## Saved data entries
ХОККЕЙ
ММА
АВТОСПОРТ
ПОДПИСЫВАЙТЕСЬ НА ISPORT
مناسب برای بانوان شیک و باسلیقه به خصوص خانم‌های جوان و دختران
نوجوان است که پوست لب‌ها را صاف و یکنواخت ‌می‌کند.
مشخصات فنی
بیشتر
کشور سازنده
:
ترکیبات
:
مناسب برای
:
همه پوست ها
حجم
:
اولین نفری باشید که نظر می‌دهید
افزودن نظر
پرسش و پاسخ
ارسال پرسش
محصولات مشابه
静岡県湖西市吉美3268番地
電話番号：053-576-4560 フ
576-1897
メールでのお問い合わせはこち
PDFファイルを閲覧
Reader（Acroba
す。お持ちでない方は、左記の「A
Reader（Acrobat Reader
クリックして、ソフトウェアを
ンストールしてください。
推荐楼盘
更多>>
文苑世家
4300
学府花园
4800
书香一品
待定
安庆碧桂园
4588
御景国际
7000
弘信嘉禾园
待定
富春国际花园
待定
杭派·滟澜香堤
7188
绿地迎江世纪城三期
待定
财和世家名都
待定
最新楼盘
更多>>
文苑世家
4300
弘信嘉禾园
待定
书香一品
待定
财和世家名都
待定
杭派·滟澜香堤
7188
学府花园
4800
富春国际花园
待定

## Description of the task
Each record above needs to be reproduced exactly as written.

## Response to this task
ХОККЕЙ
ММА
АВТОСПОРТ
ПОДПИСЫВАЙТЕСЬ НА ISPORT
مناسب برای بانوان شیک و باسلیقه به خصوص خانم‌های جوان و دختران
نوجوان است که پوست لب‌ها را صاف و یکنواخت ‌می‌کند.
مشخصات فنی
بیشتر
کشور سازنده
:
ترکیبات
:
مناسب برای
:
همه پوست ها
حجم
:
اولین نفری باشید که نظر می‌دهید
افزودن نظر
پرسش و پاسخ
ارسال پرسش
محصولات مشابه
静岡県湖西市吉美3268番地
電話番号：053-576-4560 フ
576-1897
メールでのお問い合わせはこち
PDFファイルを閲覧
Reader（Acroba
す。お持ちでない方は、左記の「A
Reader（Acrobat Reader
クリックして、ソフトウェアを
ンストールしてください。
推荐楼盘
更多>>
文苑世家
4300
学府花园
4800
书香一品
待定
安庆碧桂园
4588
御景国际
7000
弘信嘉禾园
待定
富春国际花园
待定
杭派·滟澜香堤
7188
绿地迎江世纪城三期
待定
财和世家名都
待定
最新楼盘
更多>>
文苑世家
4300
弘信嘉禾园
待定
书香一品
待定
财和世家名都
待定
杭派·滟澜香堤
7188
学府花园
4800
富春国际花园
待定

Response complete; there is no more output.